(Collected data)
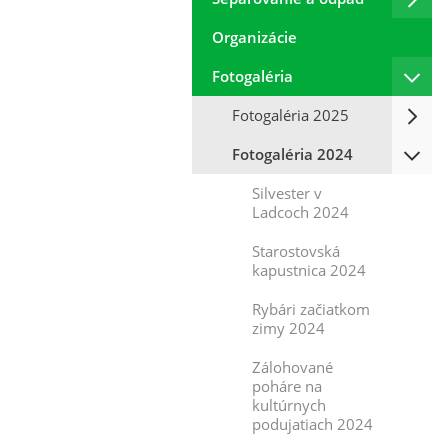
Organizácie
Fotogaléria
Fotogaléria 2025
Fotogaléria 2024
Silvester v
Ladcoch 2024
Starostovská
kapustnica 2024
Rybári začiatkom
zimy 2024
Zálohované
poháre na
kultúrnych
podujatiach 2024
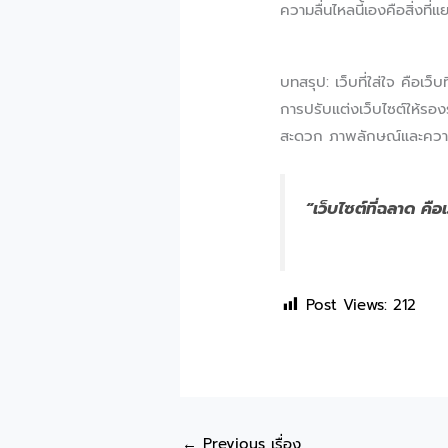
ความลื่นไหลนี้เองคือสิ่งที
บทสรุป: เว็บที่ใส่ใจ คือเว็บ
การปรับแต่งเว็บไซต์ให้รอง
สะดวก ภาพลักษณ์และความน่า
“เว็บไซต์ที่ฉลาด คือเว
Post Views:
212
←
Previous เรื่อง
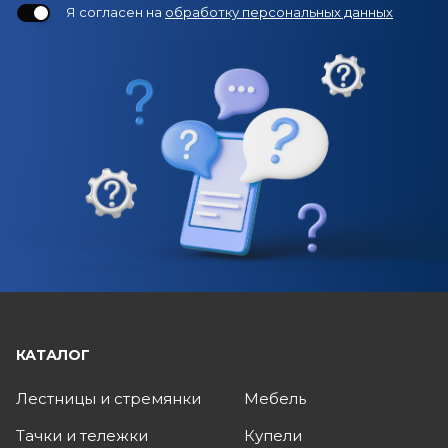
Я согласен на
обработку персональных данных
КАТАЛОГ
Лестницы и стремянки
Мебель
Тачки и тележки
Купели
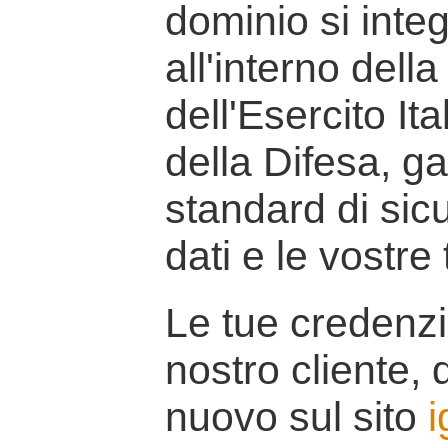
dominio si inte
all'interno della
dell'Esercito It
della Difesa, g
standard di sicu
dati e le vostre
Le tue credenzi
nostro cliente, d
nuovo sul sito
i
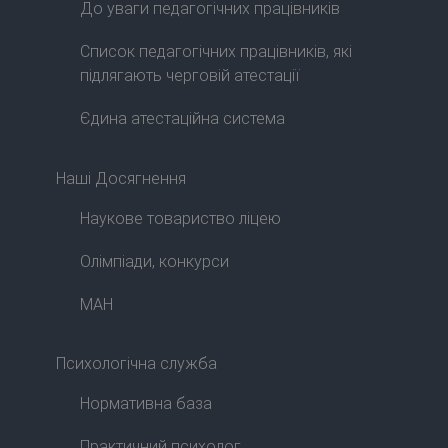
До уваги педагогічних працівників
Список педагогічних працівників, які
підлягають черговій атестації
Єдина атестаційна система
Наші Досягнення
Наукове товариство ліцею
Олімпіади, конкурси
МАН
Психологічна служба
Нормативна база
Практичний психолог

**PROBLEM**
Return every line in the records that includes the string "บไซต".

**ANSWER TO THE EXERCISE**
การปรับแต่งเว็บไซต์ให้รอง
“เว็บไซต์ที่ฉลาด คือเว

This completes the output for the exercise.